Is the zero element of a Banach space the same as the zero element of a space that it is continuously embedded within?

Question

Suppose $X$ and $Y$ are two Banach spaces and the embedding $ X \hookrightarrow Y $ is continuous. Does $ Y $ has the same zero element as $ X $? For me it seems trivial but I don't have the right arguement in hand. This question emerged from some contradiction arguement I was trying to prove that involved some $ u \in X$ such that $ \left\|u \right\|_X = 1 $ but $ \left\|u \right\|_Y = 0$ which would mean $ u = 0 $ in $Y$, hence $ \left\|u \right\|_X = 0 $ which is a contradiction. But I'm not sure how to justify that the zero element of $Y$ is the same as the zero element of $X$. We already know that since these are normed spaces, they are vector spaces. Is this enough and why? If $X$ was a subspace of $Y$ this is obvious but we do not know that.

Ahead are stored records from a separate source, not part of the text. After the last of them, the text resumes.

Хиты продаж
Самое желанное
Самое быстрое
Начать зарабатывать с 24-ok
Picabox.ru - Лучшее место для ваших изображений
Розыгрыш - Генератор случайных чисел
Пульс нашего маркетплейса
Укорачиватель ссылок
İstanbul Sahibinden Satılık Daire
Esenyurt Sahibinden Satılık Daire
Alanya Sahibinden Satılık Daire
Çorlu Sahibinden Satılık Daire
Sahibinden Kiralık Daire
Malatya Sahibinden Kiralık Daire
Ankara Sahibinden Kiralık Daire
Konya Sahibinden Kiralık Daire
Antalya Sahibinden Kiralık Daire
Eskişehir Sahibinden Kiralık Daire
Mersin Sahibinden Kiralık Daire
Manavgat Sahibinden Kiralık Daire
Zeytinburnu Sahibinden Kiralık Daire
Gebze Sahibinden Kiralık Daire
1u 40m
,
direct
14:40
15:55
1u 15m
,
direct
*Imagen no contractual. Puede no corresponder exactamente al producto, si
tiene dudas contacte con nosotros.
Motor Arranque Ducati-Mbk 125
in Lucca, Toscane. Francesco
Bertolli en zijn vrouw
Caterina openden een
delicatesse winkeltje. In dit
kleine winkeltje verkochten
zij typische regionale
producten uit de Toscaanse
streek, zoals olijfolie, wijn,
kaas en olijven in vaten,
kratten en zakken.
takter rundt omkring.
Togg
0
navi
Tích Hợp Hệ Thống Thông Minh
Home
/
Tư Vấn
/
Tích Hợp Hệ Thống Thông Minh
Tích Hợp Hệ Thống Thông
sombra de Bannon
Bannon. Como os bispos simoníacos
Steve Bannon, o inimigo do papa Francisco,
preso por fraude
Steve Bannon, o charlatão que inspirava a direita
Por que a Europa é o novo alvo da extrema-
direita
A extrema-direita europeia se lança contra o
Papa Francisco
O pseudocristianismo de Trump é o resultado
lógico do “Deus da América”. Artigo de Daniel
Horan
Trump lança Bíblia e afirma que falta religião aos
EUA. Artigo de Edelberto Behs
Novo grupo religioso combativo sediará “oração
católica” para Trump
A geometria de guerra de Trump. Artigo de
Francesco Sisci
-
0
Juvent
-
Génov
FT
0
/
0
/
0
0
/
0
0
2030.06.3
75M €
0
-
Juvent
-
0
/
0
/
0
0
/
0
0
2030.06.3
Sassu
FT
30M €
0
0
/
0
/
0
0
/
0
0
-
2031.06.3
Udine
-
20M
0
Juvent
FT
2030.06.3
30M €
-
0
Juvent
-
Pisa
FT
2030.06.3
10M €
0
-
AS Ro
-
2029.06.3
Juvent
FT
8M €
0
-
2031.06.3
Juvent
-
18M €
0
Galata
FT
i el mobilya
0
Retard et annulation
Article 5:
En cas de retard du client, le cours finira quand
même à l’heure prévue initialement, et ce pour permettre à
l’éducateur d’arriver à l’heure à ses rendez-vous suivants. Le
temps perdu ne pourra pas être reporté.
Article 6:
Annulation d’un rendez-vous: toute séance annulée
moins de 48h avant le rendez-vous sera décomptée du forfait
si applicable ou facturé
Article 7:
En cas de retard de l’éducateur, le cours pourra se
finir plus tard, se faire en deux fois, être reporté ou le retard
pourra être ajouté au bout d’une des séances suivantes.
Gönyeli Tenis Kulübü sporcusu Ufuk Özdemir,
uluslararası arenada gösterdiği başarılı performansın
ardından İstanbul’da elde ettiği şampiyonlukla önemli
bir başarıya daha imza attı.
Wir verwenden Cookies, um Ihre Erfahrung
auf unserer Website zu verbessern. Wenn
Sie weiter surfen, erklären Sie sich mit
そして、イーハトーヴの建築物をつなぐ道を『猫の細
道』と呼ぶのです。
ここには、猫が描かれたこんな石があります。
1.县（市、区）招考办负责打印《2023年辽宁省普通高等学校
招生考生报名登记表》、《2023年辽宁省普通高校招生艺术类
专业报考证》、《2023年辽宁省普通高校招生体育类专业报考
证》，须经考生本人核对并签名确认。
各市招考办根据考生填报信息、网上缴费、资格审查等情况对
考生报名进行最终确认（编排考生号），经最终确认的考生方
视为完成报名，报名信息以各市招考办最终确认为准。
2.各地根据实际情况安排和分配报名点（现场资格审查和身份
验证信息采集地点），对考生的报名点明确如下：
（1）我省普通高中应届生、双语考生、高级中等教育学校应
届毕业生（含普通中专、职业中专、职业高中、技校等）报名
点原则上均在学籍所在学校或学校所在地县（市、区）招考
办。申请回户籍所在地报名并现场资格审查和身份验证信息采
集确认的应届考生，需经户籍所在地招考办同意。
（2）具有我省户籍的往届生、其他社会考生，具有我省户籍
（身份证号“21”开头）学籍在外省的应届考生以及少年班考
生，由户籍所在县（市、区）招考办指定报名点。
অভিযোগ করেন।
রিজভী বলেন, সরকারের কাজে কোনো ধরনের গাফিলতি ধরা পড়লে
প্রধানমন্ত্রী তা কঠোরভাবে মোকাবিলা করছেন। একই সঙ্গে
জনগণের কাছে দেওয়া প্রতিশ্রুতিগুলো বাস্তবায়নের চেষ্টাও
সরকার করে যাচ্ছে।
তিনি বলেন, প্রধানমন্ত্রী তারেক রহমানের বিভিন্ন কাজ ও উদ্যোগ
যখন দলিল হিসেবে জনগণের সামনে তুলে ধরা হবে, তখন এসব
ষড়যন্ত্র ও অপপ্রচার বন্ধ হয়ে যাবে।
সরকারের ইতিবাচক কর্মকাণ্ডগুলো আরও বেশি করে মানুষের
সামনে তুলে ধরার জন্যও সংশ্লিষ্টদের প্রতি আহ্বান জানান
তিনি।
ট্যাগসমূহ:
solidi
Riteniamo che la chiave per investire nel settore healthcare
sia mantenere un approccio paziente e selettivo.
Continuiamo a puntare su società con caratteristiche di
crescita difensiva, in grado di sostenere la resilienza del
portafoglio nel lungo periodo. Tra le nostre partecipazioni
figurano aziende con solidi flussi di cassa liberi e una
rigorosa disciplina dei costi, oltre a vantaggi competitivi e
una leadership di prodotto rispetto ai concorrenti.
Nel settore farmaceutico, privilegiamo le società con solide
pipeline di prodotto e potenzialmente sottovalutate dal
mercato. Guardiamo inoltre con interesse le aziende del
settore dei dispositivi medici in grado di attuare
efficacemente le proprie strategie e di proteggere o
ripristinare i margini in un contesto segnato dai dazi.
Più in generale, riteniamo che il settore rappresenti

Note: Our notion of a continuous embedding is as defined in this wikipedia article.

Answer 1

By wiki link you posed, Assuming $||x||_Y = 0 \iff x = 0_Y$ and $||x||_X = 0 \iff x = 0_X$, by continuous embedding definition you posted in Wiki link, $||0_X||_Y \leq C ||0_X||_X = 0 \implies ||0_X||_Y = 0 \implies 0_X = 0_Y$.

Answer 2

I think this can be proved with the idea of unicity of $0$. Since $X \subseteq Y$, for any $x \in X \subseteq Y$ we have $x + 0_X = x$, and I don't think this can hold for any other element of $Y$ other than $0_Y$. Maybe there can be one zero for each space if the operations of addition are defined differently, making $x_1 +_x x_2 \neq x_1 +_Y x_2$